風来庵風流記

縁側で、ひなたぼっこでもしながら、あれこれ心に映るよしなしごとを、そこはかとなく書き綴ります。

チャップリンとゼレンスキー

2022-05-14 09:11:45 | 時事放談

 チャップリンとウクライナのゼレンスキー大統領は、喜劇役者だったこと、そしていずれも独裁者に挑戦しているところが共通する。
 日本チャップリン協会会長の大野裕之氏が面白いことを言われていた(*)。「今回の戦争は情報戦を組み合わせた“ハイブリッド戦争”で、21世紀の新しい戦争のかたちだという指摘もありますが、僕はそうは思いません。映像メディアを駆使した戦争の原型はヒトラーが作り、プーチンもゼレンスキーも、そのフォーマットで戦っているように見えます」と。確かにハイブリッド戦争自体は多かれ少なかれ伝統的に行われて来ており、とりわけ大衆社会の総力戦となった第一次大戦以降は宣伝戦の要素が強く、さらにネットワーク化社会の現代は情報戦の比重が格段に高まっている。そして、こうも付け加えておられる。かつて戦争を知らない若者たちの中に、「ヒトラーは悪くない」「ヒトラーはカッコいい」といったブームが起きたときに、コメントを求められたチャップリンは、「映像には毒が入っている」と喝破したというエピソードをひきながら、「独裁者ヒトラーという毒を、より強い『笑い』という毒で制したチャップリンは、あらゆる映像に何らかの“意図”が含まれる危険性に自覚的でした」と。
 喜劇役者チャップリンは、「新しいリーダーとして人気を博したヒトラーの危うさに、いち早く気づいて」(同氏)、「笑いものにしなくてはならない」と言って、『独裁者』(1940年)によってヒトラーを揶揄した。

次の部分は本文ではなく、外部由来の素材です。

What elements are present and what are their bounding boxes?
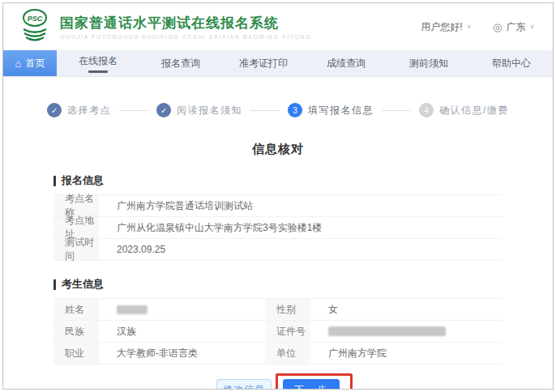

その後、大衆に向けたヒトラーの演説回数は激減したそうだ。そして今、喜劇役者出身のゼレンスキー大統領は、独裁者プーチンに対して、伝統的な戦闘だけでなく、SNSという新たなメディアを通した情報戦を挑んでいるという符合は、大野氏が指摘される通りになかなか興味深い。ウクライナ侵略後にプーチン氏のイメージは一変したが、大野氏は「これは正義が悪に勝ったのではなく、イメージがイメージに勝ったということ」だと、鋭く指摘される。
 振返れば、湾岸戦争は、現実の戦争なのに、私たちは無事で、お茶の間で晩飯でも食いながら、まるでテレビゲームを見ているかのような錯覚(現実感覚のなさ)に陥り、「劇場型の戦争」とでも呼ぶべき驚きがあった。今、「プーチンのウクライナ戦争」もまた、現実の戦争なのに、私たちは無事で、お茶の間で晩飯でも食いながら、SNSによってふんだんに提供される映像や、情報機関によって惜しげもなく提供される機密情報を、映像と解説付きの後世の歴史書でも読んでいるかのような錯覚(超現実の感覚)に陥りながら、似たような「劇場型の戦争」に戸惑っている。
 私は天邪鬼でへそ曲がりなので、プーチン氏の非道は言うまでもないが、さりとてゼレンスキー氏の演説を褒めちぎることもせず、プーチン氏の不条理な戦争の何故?背景?を巡って、私なりに本質に迫ろうとしてきた(が、ウロウロするばかりで核心に迫れていなかった)のは、この戦いが「イメージとイメージの戦い」だったからに他ならず、本能的に警戒していたせいだろうと得心した。
 例えば、連休前にキーウを訪問したアメリカのオースチン国防長官が「ロシアがウクライナ侵攻でやってきたようなことを繰り返す力を失うほどに弱体化する」ことを期待するようなことを述べ(CNNより。その後、サキ大統領報道官は、ウクライナがロシアに破壊されるのを阻止するという米政権の目標に沿った発言だと補足(言い訳)した)、ゼレンスキー大統領が国際社会に対して(際限なく)武器供与等を求めるのは、キリスト教的な善悪二元論の立場からすれば正しいが、やや危険なニオイを感じる。窮鼠猫を噛むではないが、プーチン氏を追い詰め過ぎないこともまた配慮すべきだろう。古代ローマのコロッセオでナマ観戦するわけでもない現代の私たちは、飽くまで映像(イメージ)として見る「劇場型の戦争」に潜む「毒」に自覚的であるべきなのだろう。
 プーチン氏の非道はあらためて言うまでもないことなのだが。